Transcribed page contents:
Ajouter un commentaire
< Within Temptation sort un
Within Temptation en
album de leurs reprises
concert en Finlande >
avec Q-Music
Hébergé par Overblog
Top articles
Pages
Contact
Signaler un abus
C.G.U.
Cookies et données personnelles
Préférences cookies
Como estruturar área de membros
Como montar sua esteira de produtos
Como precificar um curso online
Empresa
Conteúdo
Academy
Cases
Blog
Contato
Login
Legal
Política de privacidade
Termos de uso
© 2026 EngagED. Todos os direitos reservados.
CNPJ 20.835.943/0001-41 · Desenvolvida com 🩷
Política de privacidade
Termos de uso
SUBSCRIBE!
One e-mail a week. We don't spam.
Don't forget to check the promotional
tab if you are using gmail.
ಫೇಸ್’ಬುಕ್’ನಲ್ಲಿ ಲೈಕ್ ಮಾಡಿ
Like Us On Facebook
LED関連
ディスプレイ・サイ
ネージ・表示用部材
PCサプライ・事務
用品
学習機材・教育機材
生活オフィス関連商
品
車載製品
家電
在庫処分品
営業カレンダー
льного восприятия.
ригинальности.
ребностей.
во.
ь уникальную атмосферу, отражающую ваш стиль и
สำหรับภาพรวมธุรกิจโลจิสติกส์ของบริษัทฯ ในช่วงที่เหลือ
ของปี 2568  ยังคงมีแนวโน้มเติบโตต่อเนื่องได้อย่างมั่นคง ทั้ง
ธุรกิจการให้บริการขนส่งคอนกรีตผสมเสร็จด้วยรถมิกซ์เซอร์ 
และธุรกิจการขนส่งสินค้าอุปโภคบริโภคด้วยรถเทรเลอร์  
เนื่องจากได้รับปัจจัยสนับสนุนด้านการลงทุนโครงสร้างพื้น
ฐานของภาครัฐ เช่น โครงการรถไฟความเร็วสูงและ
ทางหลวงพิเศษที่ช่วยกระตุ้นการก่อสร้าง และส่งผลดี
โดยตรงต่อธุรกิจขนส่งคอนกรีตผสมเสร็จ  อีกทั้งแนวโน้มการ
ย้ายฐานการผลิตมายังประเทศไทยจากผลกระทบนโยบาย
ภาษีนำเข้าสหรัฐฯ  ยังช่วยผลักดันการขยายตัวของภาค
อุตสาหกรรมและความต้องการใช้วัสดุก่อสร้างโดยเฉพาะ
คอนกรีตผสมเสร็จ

**WHAT THIS TASK INVOLVES:** Starting from the records above, copy each line where the string "ตผสมเสร" is found.

**EXERCISE RESPONSE:**
ธุรกิจการให้บริการขนส่งคอนกรีตผสมเสร็จด้วยรถมิกซ์เซอร์ 
โดยตรงต่อธุรกิจขนส่งคอนกรีตผสมเสร็จ  อีกทั้งแนวโน้มการ
คอนกรีตผสมเสร็จ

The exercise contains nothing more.